To answer your questions first: 1) Yes. It is clear by any reasonable definition that MAPs are a GSM. I also think it's shameful and cowardly that we in the LGBTQ community kicked you guys out way back when just to make our own lives moderately easier. Furthermore I think that MAPs will eventually gain more public acceptance and that history will look back at what we did and judge us poorly for it. I think it may have even set some of us in the GSM community back, and made it easier for those resisting social change to divide us and make us weaker overall. 2) Yes. I would be open to MAPs potentially being part of the GSM community again. We never should have kicked you out to begin with. Now that homosexuals and bisexuals have largely achieved widespread acceptance, many are already separating themselves from some of the more rare gender/sexual minorities that have been left behind. Pedophilia, hebephilia, etc. would probably even be an asset since those orientations seem much more commonplace. If people can be more tolerant of MAPs as individual human beings deserving basic human dignity, they can be more tolerant of all GSMs. 3) My thoughts on MAPs overall, it's hard to say. I would like to believe that there are about as many rapists among MAPs as there are rapists among any other sexual orientation. In other words, a small minority of individuals with violent or sociopathic tendencies who aren't interested in having sex as much as they are interested in control and power, and forcible sex is their means of getting that power. I have read that a large number of convicted child molesters have no preferential sexual interest in children, but that children made for a convenient target while they were in the mood to hurt somebody. It's a shame that these criminals, many of whom are not actually MAPs, have painted your entire sexual orientation as monsters.

I do have some personal experience with a minor-attracted person, who I guess would be more precisely classified as a pedophile. When I was five and six years old, a family friend/neighbor and I developed a very strong bond. He was the complete opposite of the pedophile stereotype. He was handsome, he was very sociable and confident, and he was the gentlest person I've ever known. My parents would have him baby sit me, either at his house or mine, and we got along great. I loved and trusted him, and he never had to tell me he loved me back, it was clear in his actions from the very start. He wasn't like other adults, he respected me as an individual, showed he cared what I had to say and genuinely wanted to know what I was thinking. He didn't bully me or boss me around like other adults, or ignore my thoughts and feelings, or treat me as being somehow less than because of my age. I could tell he was different, and I think he knew I was different too.

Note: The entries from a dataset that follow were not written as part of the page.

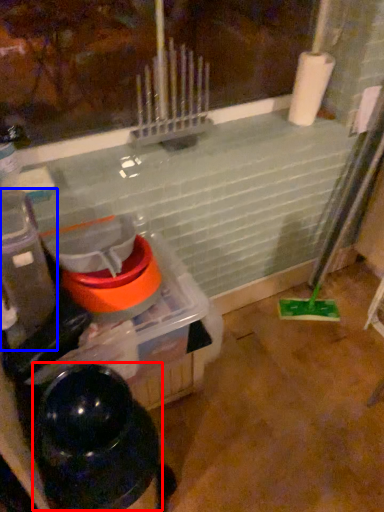 Question: Which object is further to the camera taking this photo, water heater (highlighted by a red box) or appliance (highlighted by a blue box)?

Choices:
 (A) water heater
 (B) appliance

Answer: (B) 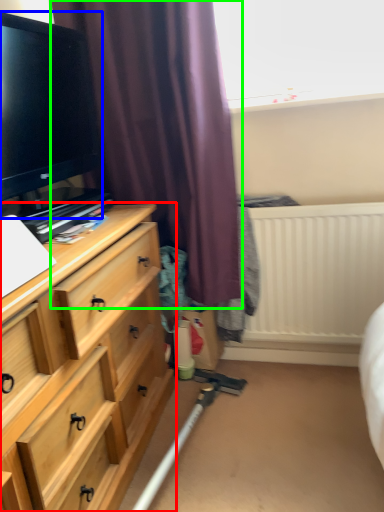 Question: Which object is positioned farthest from chest of drawers (highlighted by a red box)? Select from television (highlighted by a blue box) and curtain (highlighted by a green box).

Choices:
 (A) television
 (B) curtain

Answer: (A) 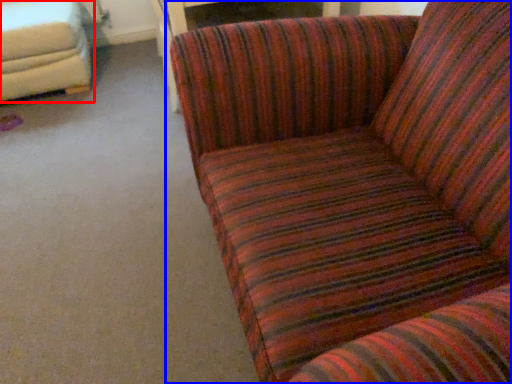 Question: Which of the following is the farthest to the observer, studio couch (highlighted by a red box) or studio couch (highlighted by a blue box)?

Choices:
 (A) studio couch
 (B) studio couch

Answer: (A) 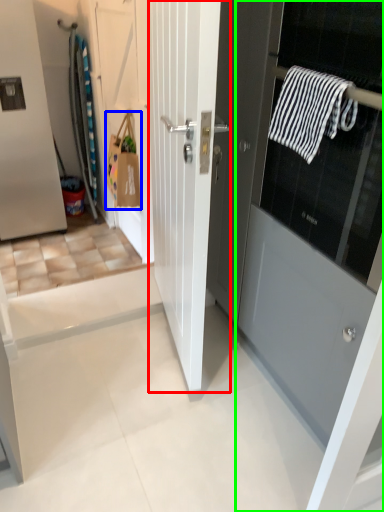 Question: Estimate the real-world distances between objects in this image. Which object is farther from door (highlighted by a red box), shopping bag (highlighted by a blue box) or door (highlighted by a green box)?

Choices:
 (A) shopping bag
 (B) door

Answer: (A) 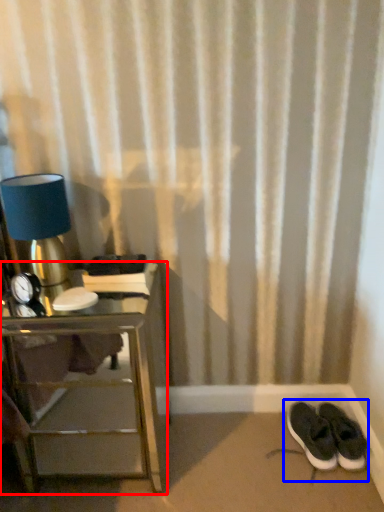 Question: Among these objects, which one is farthest to the camera, nightstand (highlighted by a red box) or footwear (highlighted by a blue box)?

All the talk from people answering silentGL's questions, saying stuff about kids being unable to consent, I find it remarkable. How many of you knew from an early age that you were different, that your feelings about gender or sexuality were different from other kids? How would you feel if somebody told you you didn't know what you were talking about, that your feelings are irrelevant or unimportant when you're that age? I remember very clearly coming out to my parents in 8th grade, and the hurt I felt when they belittled my orientation as "just a phase". They didn't trust me to make up my own mind about my sexuality then, and many of you are doing the same now to every child that might want a relationship with an adult. You should all take a closer examination of your own childhood feelings. You knew more about yourself back then than you are giving kids credit for today.

Anyway, I was different, and so was he. We both knew it without saying a word. He was the only adult I could really talk to about it though. My parents were conservative and kept pushing me into being more girly, more "normal". They didn't get me, but my closest friend, an adult male, he loved me for me. He encouraged me to play how I wanted, and feel how I wanted, and he'd always listen with great care and attention to when I said things about feeling different from other girls. See, I knew I was supposed to like boys, and I did like boys. But I also liked girls. I was six years old and already knew I was bisexual, I just didn't have the vocabulary for it or knew what sex was all about. This man, this pedophile, he not only accepted me for my orientation, but he told me there was nothing wrong with it either. He encouraged me to express myself, he let me draw pictures of two girls holding hands and being married. If I did that at home, my mom would frown and tell me that couldn't happen and that I should only draw pictures of a boy and a girl living together in a house.

When I was seven years old, the relationship I had with my much older neighbor did become something more than just close friendship. My curiosities about sex led me to very aggressively proposition him. There will be those who say he groomed me, or somehow manipulated me into a sexual relationship, but I was the seducer and he was one of the best lovers I've ever had. One of the reasons I am writing this using a new anonymous account is because I don't want this story to ever be traced back to him. I will always protect him, because even now many years later, I still love him and think of those afternoons at his house with nothing but fondness. I am insulted by those questioning my ability to consent to that relationship, which lasted a full five happy years before I felt I ought to end it, and I can only laugh at the irony of people in this community claiming an unconventional relationship like ours can only result in harm to the child. I ended the relationship, by the way, because I didn't want to hurt him by cheating on him, and at the time I was falling in love with a girl at my school. He was disappointed, but respected my decision, and never pressured me into any more sex even though we continued to be close friends for many years after.

The confidence and strength he gave me growing up, not only in my own sexuality but in myself as a person, is really what helped me survive the hardest years of middle school and high school, struggling to be a bi girl whose parents thought it was just a phase, and the many cruelties that other children heaped on her. It didn't matter that our sexual relationship had ended, I could still go over to that man's house after school and cry on his shoulder and tell him about my awful day. He'd hug me and tell me things would get better, and that the people who hated me were just stupid and ignorant. He wasn't somebody who had exploited me, or used me, he was a man who loved me, the whole me, and always treated me with respect and dignity.

While I cannot say for certain that every MAP in the world is like that man I knew, I do know men like him do exist, and can be a positive in the life of a child. I still get so much strength from his words to me when I was young. When I am having sex today, with a man or a woman, I always remember my first time not as a traumatic experience, but as the high bar of which I judge the generosity and respect I receive in my intimate encounters as an adult. I am not ashamed of my sexuality, precisely because that generous and loving man from my childhood taught me about how natural and wonderful it can be to express, with anyone I love. I learned from him that love is never wrong, and I have the self-esteem and self-respect to know what I deserve in relationships and demand I get it.[It breaks my heart to think that man I loved as a young girl would be arrested, called a monster, and locked away for loving me as much as I loved him.

So yes, silentGL, I have empathy for your kind, just as I have empathy for people of all kinds. I will judge you and others of your sexual orientation on a case-by-case basis, as individuals capable of both good and evil, the same as people of any sexual orientation. I have no more or less reason to be suspicious of you, as I would be suspicious of anyone else. I do hope that, whether you act on your feelings or not, you keep yourself safe and you always show respect for the dignity of those you are attracted to. I hope the world can change for you as much as I've already seen it change for me, and continues to hopefully change for all of us. I hope others who are like me, and remember now as adults such relationships as joyful loving occasions, will also speak out.